Peru’s top court on Tuesday ordered the release of former President Alberto Fujimori from prison where he is serving a 25-year sentence for human rights abuses, defying an order from an international court that called on the South American country to keep him behind bars to keep.
The court, Peru’s Constitutional Court, voted 3-1 to uphold its decision to grant Mr. Fujimori a presidential pardon in 2017; The Inter-American Court of Human Rights had found that the pardon violated the rights of his victims.
Mr Fujimori’s lawyer told reporters that the former president would most likely be released from prison on Wednesday.
Some experts described Tuesday’s decision by Peru’s Supreme Court as an example of institutional decay in a country that has experienced repeated political crises in recent years.
“We had not seen this kind of open defiance from the Peruvian state before, basically saying that it was no big deal if we didn’t comply with our international obligations,” said Pedro Grández, an expert on Peruvian constitutional law.
Ahead of the court’s decision, the Inter-American Court reiterated its decision that Mr. Fujimori should not be released under the 2017 pardon. However, President Dina Boluarte’s center-right government is expected to abide by the Peruvian court’s decision.
In its ruling, the Constitutional Court said that if the international court considers that Peru is violating its international obligations, it should refer the matter to the Organization of American States, the regional body of which the Inter-American Court is a part.
“The body that decides is the Constitutional Court,” said right-wing lawmaker José Cueto after the verdict was announced. “The Inter-American Court of Human Rights can say what it wants and do what it thinks is appropriate, but we don’t have to listen to it,” he added.
The decision was the latest development in the rollercoaster ride surrounding Mr. Fujimori’s detention and came amid a wave of political scandals and concerns about impunity in the country of 33 million people.
Mr. Fujimori, elected three decades ago as an anti-establishment outsider, came to power as hyperinflation devastated Peru’s economy and left-wing rebel groups waged terror campaigns that killed tens of thousands of people.
Two years after his election, Mr. Fujimori, with the support of the military, dissolved Congress, suspended the constitution and began ruling as a dictator.
His term was marked by a brutal government counterinsurgency campaign against leftist guerrillas. Dozens of civilians were victims of extrajudicial killings by death squads that prosecutors say Mr. Fujimori created. In 2000, he unexpectedly resigned by fax from his parents’ home country of Japan after videos were released showing the country’s chief spy paying bribes.
Mr. Fujimori was convicted in 2009 of human rights violations in connection with the extrajudicial killings and kidnappings, which constitute crimes against humanity under international law. He was sentenced by a Peruvian court to more than two decades in prison and served 16 years.
Mr. Fujimori’s family says he suffers from pulmonary fibrosis, an incurable disease. Now 85, he was held in a special prison for Peruvian presidents in Lima along with two other former presidents, Mr. Castillo and Alejandro Toledo. Keiko Fujimori, Mr. Fujimori’s daughter, is an influential opposition leader who narrowly lost last year’s presidential election to Mr. Castillo, as well as two previous presidential runoffs.
In 2017, President Pedro Pablo Kuczynski pardoned Mr. Fujimori ahead of an impeachment vote, which Mr. Kuczynski survived with the support of Mr. Fujimori’s supporters in Congress. The pardon was canceled the following year and Mr. Fujimori was sent back to prison. In 2022, the Constitutional Court reinstated the pardon, but the Inter-American Court ruled against it before Mr. Fujimori could be released. The Peruvian court now claims that the court has no jurisdiction to make this decision.
After the decision, television channels showed a group of Fujimori’s supporters celebrating outside the prison.

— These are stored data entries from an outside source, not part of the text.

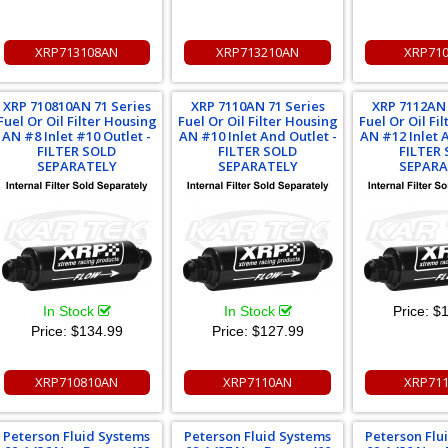
XRP713108AN
XRP713210AN
XRP71
XRP 710810AN 71 Series
XRP 7110AN 71 Series
XRP 7112AN 
Fuel Or Oil Filter Housing
Fuel Or Oil Filter Housing
Fuel Or Oil Fi
AN #8 Inlet #10 Outlet -
AN #10 Inlet And Outlet -
AN #12 Inlet 
FILTER SOLD
FILTER SOLD
FILTER
SEPARATELY
SEPARATELY
SEPARA
In Stock
In Stock
Price:
$1
Price:
$134.99
Price:
$127.99
XRP710810AN
XRP7110AN
XRP71
Peterson Fluid Systems
Peterson Fluid Systems
Peterson Flu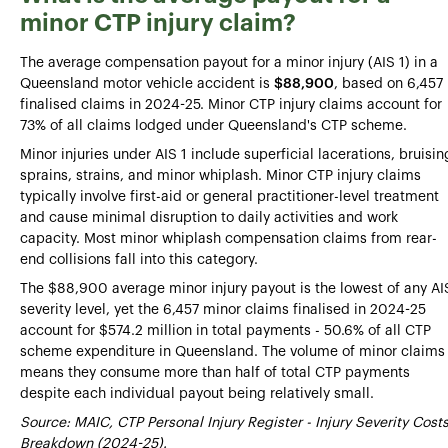
minor CTP injury claim?
The average compensation payout for a minor injury (AIS 1) in a
Queensland motor vehicle accident is
$88,900
, based on 6,457
finalised claims in 2024-25. Minor CTP injury claims account for
73% of all claims lodged under Queensland's CTP scheme.
Minor injuries under AIS 1 include superficial lacerations, bruisin
sprains, strains, and minor whiplash. Minor CTP injury claims
typically involve first-aid or general practitioner-level treatment
and cause minimal disruption to daily activities and work
capacity. Most minor whiplash compensation claims from rear-
end collisions fall into this category.
The $88,900 average minor injury payout is the lowest of any AI
severity level, yet the 6,457 minor claims finalised in 2024-25
account for $574.2 million in total payments - 50.6% of all CTP
scheme expenditure in Queensland. The volume of minor claims
means they consume more than half of total CTP payments
despite each individual payout being relatively small.
Source: MAIC, CTP Personal Injury Register - Injury Severity Cost
Breakdown (2024-25).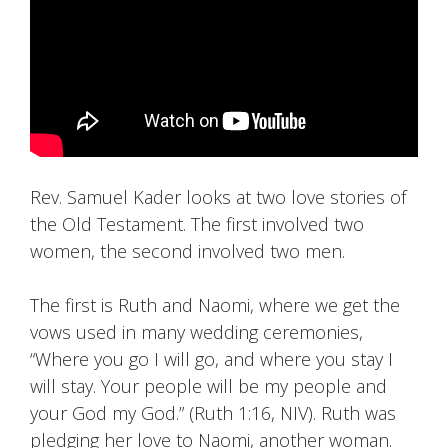
Rev. Samuel Kader looks at two love stories of
the Old Testament. The first involved two
women, the second involved two men.
The first is Ruth and Naomi, where we get the
vows used in many wedding ceremonies,
“Where you go I will go, and where you stay I
will stay. Your people will be my people and
your God my God.” (Ruth 1:16, NIV). Ruth was
pledging her love to Naomi, another woman.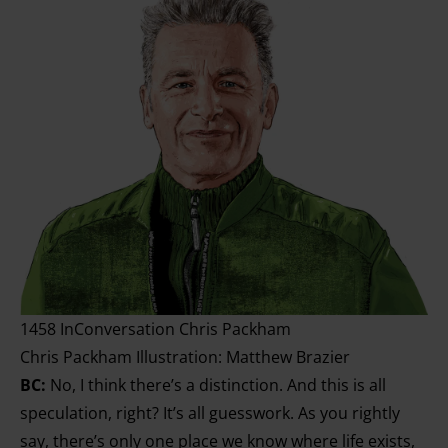
1458 InConversation Chris Packham
Chris Packham Illustration: Matthew Brazier
BC:
No, I think there’s a distinction. And this is all
speculation, right? It’s all guesswork. As you rightly
say, there’s only one place we know where life exists,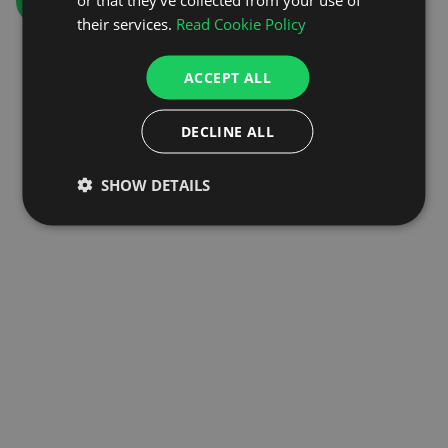
GO TO HOMEPAGE
their services.
Read Cookie Policy
ACCEPT ALL
DECLINE ALL
SHOW DETAILS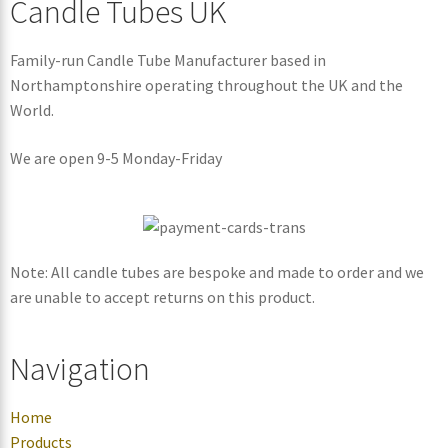
Candle Tubes UK
Family-run Candle Tube Manufacturer based in
Northamptonshire operating throughout the UK and the
World.
We are open 9-5 Monday-Friday
Note: All candle tubes are bespoke and made to order and we
are unable to accept returns on this product.
Navigation
Home
Products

“He is very calm, enthusiastic and clinically stable,” Mr. Fujimori’s lawyer, Elio Riera, told reporters after speaking to him. “He is very confident that this mission will be fulfilled.”
Carlos Rivera, a lawyer representing victims of the massacres that Mr. Fujimori was found guilty of committing, said the tribunal’s position had placed the country “in a scenario of non-compliance with judgments of an international organization.”
Dino Carlos Caro, professor of law at the University of Salamanca, wrote on X, formerly Twitter: “Why the fear of the Inter-American Court of Human Rights? The Court fulfills a fundamental role in protecting human rights, but like any body, any power, it has limits.”
In 2018, the International Court of Justice outlined a path for Mr. Fujimori to seek a pardon consistent with international law: he had to publicly apologize to his victims and make civil reparations.
“While the court opened the door to a new, legal pardon, Fujimori, his defense and his family never wanted to cross it,” Mr. Rivera said.